Painters have long known the different kind of beauty that can be seen in fading flowers, a muted attractiveness that is hinted at or remembered rather than displayed openly before your eyes. It was this effect that I sought when I photographed the tulips shown in today's photograph. But, it hasn't quite worked out as I wanted. Why? Well, if you are unfamiliar with what tulips look like at the peak of their perfection you might think that the flowers in this blue glass vase are just rather fine blooms that natural spread their petals in this rather attractive way. The fact the flowers are fading, are past their best, are naturally shedding their petals and are soon to be just stems isn't necessarily obvious, and even if it is, there remains a beauty that isn't particularly tinged with a feeling of imminent demise: there is still plenty of deep colour in the petals and little sense of the faded beauty that I sought to capture. So, I've kept the flowers and I'll try again when their petals develop brown edges and their decline looks a bit more terminal!

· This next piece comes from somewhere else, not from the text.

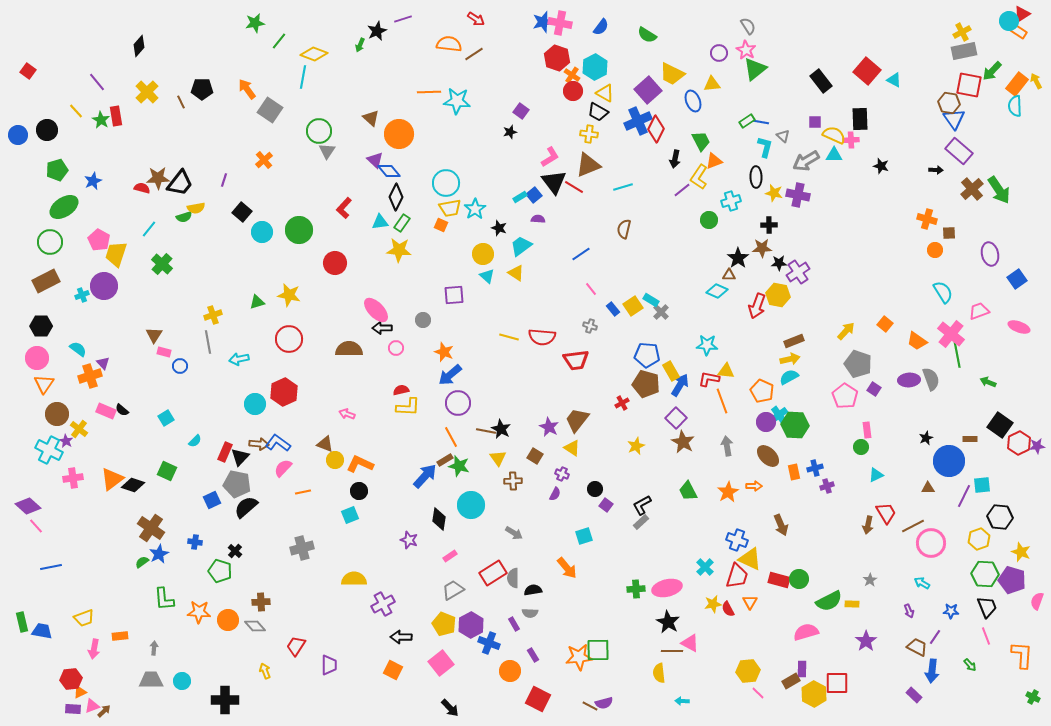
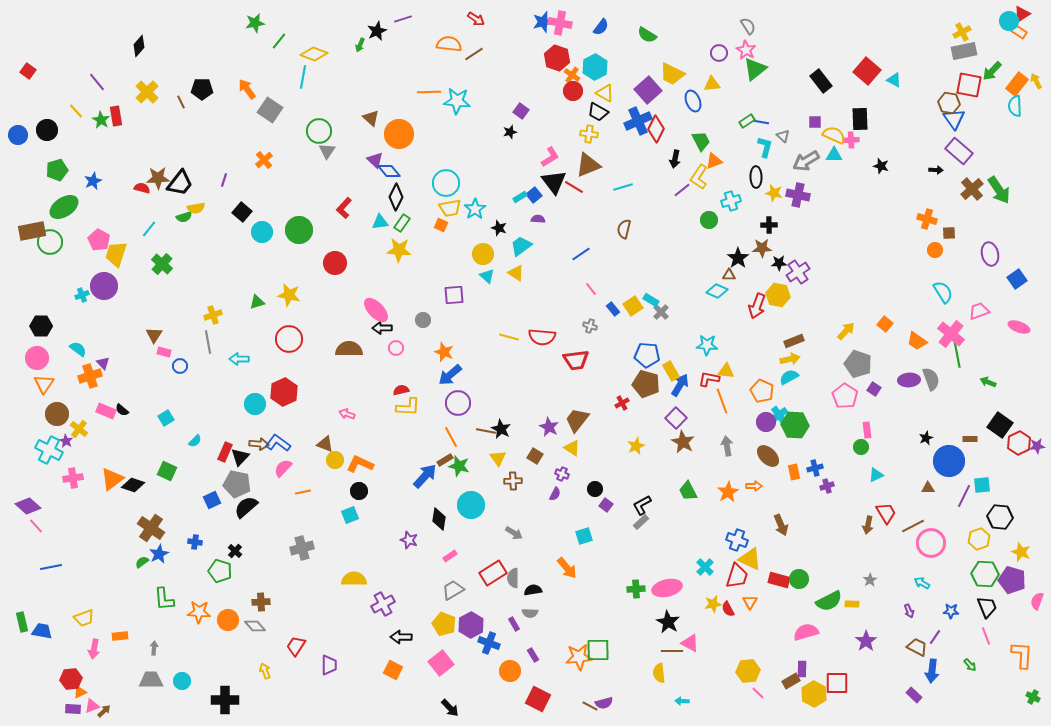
brown rectangle at (46, 281): moved 14 px left, 50 px up; rotated 16 degrees clockwise
cyan arrow at (239, 359): rotated 12 degrees clockwise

Addendum:Here are the same tulips two days later (Fading Tulips 2), the petals rather more wrinkled and curled,the colours more muted, a hint of brownness about them, but still not everything I envisaged. Having reflected further on the matter I've concluded that I chose the wrong colour tulips for this exercise. It would have been much better to use dark red or dark purple. In fact, any colour with less brilliance than yellow would have suited my purposes. A lesson learned. Perhaps next time...

Addendum 2:
A final shot (Fading Tulips 3), three days after the first one, and one day after the second. Still not quite there. It's definitely the basic colours of the tulip that's wrong for the photograph I'm seeking.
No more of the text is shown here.